Supplied records START

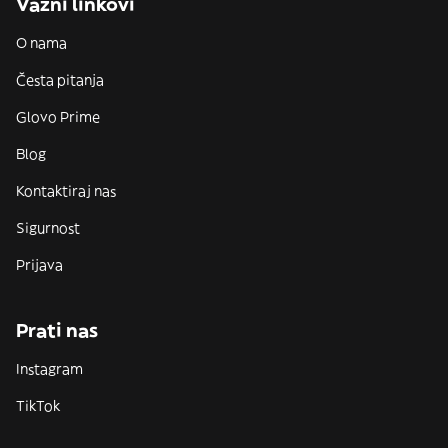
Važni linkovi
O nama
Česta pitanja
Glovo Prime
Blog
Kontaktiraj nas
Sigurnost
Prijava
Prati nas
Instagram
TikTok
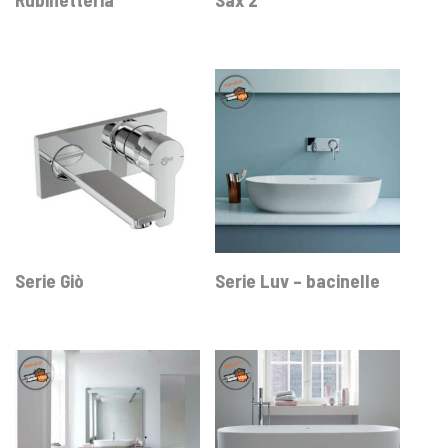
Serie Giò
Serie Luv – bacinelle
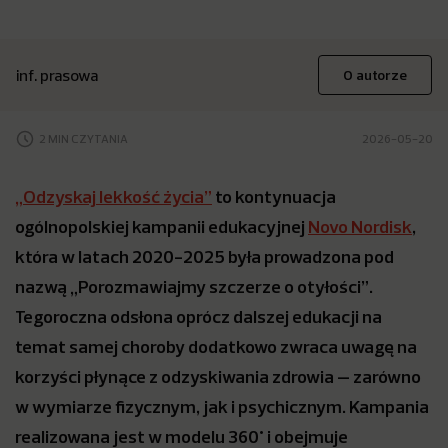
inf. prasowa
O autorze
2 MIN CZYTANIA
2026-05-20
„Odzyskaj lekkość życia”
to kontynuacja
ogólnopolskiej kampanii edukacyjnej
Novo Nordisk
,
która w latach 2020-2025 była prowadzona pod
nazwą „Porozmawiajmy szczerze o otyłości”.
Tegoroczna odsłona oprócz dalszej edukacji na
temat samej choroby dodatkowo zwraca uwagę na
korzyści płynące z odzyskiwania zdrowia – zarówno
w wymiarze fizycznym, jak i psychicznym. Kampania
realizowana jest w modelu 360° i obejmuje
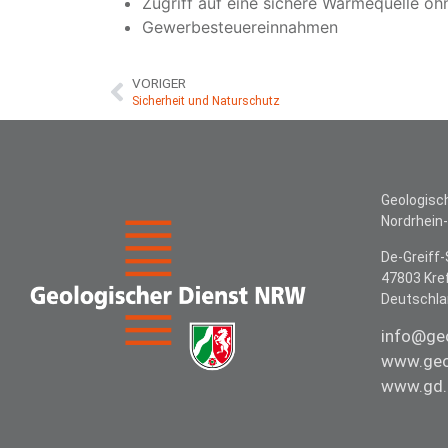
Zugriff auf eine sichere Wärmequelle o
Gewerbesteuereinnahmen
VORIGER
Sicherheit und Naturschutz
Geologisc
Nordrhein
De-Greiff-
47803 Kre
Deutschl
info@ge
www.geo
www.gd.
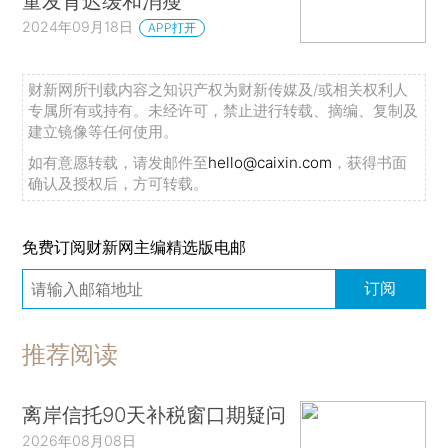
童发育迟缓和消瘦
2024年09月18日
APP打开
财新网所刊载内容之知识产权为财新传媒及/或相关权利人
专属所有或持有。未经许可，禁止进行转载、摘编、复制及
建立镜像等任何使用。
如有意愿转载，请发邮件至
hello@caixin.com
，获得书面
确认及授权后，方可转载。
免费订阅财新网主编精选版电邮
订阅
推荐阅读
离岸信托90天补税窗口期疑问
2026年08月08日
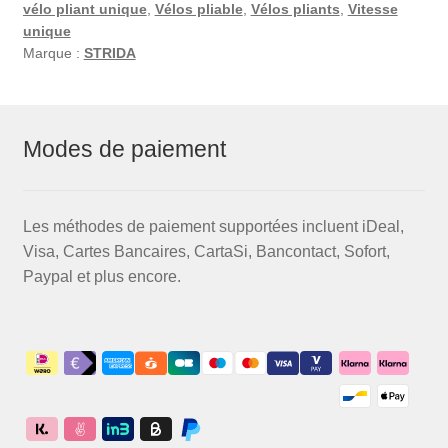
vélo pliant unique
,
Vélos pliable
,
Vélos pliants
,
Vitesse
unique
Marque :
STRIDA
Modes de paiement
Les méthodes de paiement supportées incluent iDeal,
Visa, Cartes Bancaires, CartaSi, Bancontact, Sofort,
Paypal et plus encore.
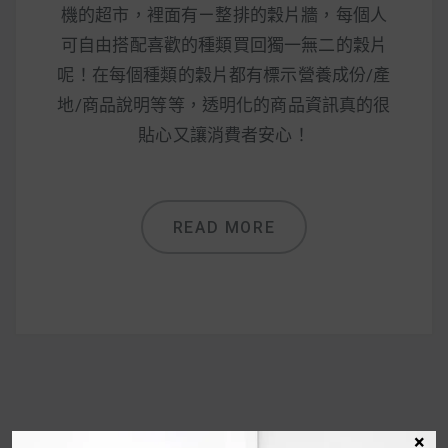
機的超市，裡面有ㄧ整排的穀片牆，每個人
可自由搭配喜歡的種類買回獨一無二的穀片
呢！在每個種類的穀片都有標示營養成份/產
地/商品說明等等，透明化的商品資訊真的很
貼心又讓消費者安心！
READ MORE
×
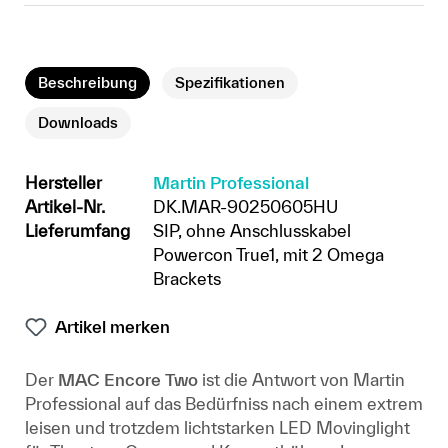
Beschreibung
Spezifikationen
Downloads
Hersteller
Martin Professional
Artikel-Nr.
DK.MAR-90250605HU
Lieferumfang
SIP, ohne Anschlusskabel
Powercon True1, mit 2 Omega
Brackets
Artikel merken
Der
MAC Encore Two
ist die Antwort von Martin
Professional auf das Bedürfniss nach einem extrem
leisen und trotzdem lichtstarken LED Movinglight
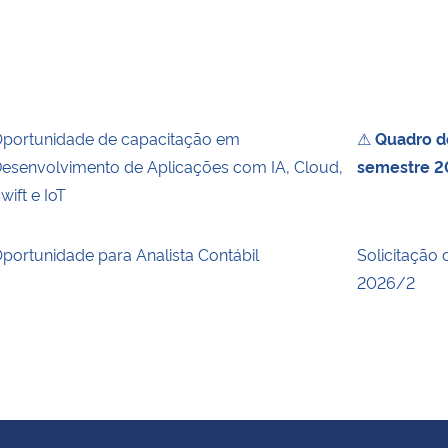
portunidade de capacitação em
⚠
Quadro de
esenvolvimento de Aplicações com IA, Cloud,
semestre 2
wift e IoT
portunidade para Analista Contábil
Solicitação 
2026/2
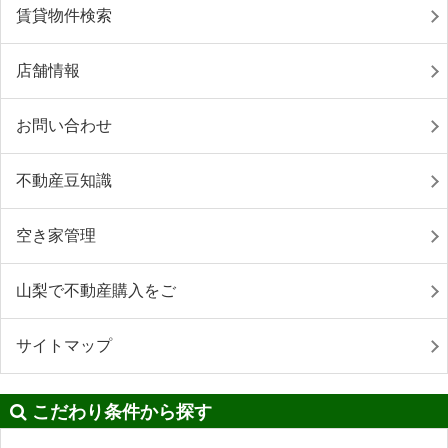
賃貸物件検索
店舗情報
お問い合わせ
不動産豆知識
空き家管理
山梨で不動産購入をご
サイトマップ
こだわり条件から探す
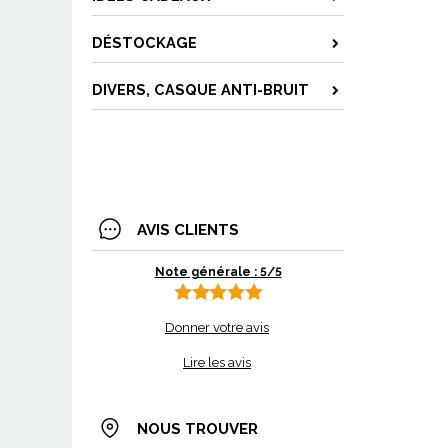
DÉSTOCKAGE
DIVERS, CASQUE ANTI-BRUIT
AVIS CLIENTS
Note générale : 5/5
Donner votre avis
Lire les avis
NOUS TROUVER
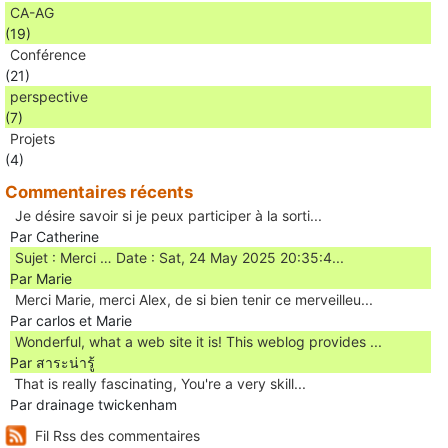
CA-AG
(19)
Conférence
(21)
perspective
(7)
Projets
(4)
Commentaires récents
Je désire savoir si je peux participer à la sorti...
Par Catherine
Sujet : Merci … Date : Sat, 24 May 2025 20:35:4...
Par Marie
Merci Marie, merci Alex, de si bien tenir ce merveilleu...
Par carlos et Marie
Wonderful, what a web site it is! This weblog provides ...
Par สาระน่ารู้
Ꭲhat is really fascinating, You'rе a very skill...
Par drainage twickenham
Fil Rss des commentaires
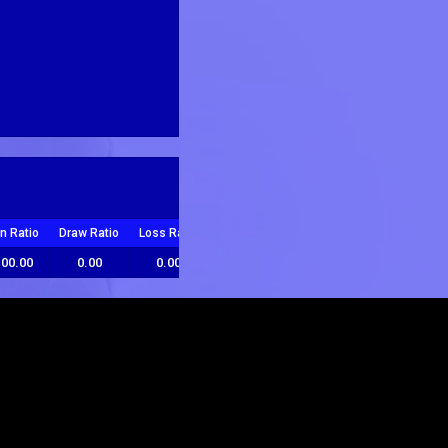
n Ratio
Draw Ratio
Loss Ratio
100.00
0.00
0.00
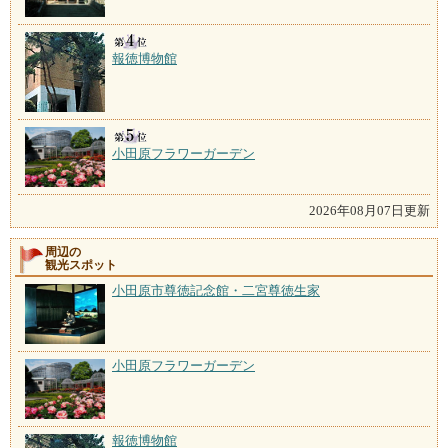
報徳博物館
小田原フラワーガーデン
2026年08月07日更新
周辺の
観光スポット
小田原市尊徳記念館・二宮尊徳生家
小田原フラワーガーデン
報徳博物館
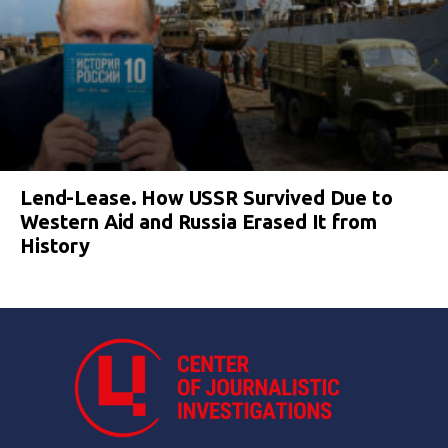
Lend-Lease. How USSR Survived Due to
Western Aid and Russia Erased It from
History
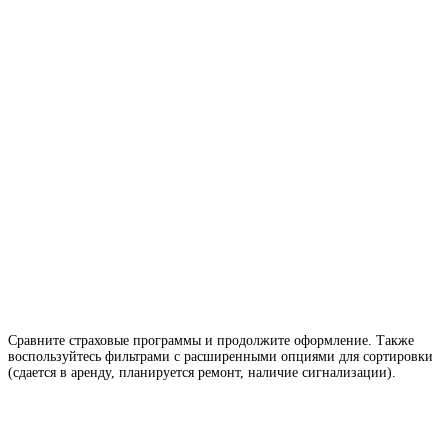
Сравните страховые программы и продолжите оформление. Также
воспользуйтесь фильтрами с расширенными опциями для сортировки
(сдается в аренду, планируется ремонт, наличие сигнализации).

Supplied records END

## Directions for this task
Of the lines above, quote exactly those from the one with "Sicherheit und Naturschutz" through the one with "Artikel-Nr.", ends included; pictures stay out.

## Written solution
Sicherheit und Naturschutz
Geologisc
Nordrhein
De-Greiff-
47803 Kre
Deutschl
info@ge
www.geo
www.gd.
童发育迟缓和消瘦
2024年09月18日
APP打开
财新网所刊载内容之知识产权为财新传媒及/或相关权利人
专属所有或持有。未经许可，禁止进行转载、摘编、复制及
建立镜像等任何使用。
如有意愿转载，请发邮件至
hello@caixin.com
，获得书面
确认及授权后，方可转载。
免费订阅财新网主编精选版电邮
订阅
推荐阅读
离岸信托90天补税窗口期疑问
2026年08月08日
vélo pliant unique
,
Vélos pliable
,
Vélos pliants
,
Vitesse
unique
Marque :
STRIDA
Modes de paiement
Les méthodes de paiement supportées incluent iDeal,
Visa, Cartes Bancaires, CartaSi, Bancontact, Sofort,
Paypal et plus encore.
機的超市，裡面有ㄧ整排的穀片牆，每個人
可自由搭配喜歡的種類買回獨一無二的穀片
呢！在每個種類的穀片都有標示營養成份/產
地/商品說明等等，透明化的商品資訊真的很
貼心又讓消費者安心！
READ MORE
×
Beschreibung
Spezifikationen
Downloads
Hersteller
Martin Professional
Artikel-Nr.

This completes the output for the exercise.